▶ _EXERCISE MATERIALS_:
□ □ □ □ □ □ □

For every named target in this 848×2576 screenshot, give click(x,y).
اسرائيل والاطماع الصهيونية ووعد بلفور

□ □ □ □ □ □ □

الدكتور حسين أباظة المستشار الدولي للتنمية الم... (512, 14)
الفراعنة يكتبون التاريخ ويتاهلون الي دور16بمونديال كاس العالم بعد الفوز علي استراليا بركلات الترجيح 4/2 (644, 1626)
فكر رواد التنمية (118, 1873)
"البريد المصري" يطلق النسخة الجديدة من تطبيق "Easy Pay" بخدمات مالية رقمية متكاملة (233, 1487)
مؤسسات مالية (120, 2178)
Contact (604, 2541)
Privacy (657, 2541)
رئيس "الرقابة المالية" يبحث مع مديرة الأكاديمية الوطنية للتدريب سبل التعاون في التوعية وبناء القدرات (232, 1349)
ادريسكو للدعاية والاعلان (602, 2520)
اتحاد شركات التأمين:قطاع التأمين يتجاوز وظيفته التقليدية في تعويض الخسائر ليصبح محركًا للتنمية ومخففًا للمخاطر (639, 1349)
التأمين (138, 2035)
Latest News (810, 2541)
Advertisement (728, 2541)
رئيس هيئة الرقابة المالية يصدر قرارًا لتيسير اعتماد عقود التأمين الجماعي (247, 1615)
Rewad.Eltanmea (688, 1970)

□ □ □ □ □ □ □

▶ _TASK DIRECTIONS_:
From the listing above, output exactly the run of lines that starts with the line containing "التأمين (138, 2035)" and ends with the line containing "Rewad.Eltanmea (688, 1970)".

▶ _SOLUTION_:
التأمين (138, 2035)
Latest News (810, 2541)
Advertisement (728, 2541)
رئيس هيئة الرقابة المالية يصدر قرارًا لتيسير اعتماد عقود التأمين الجماعي (247, 1615)
Rewad.Eltanmea (688, 1970)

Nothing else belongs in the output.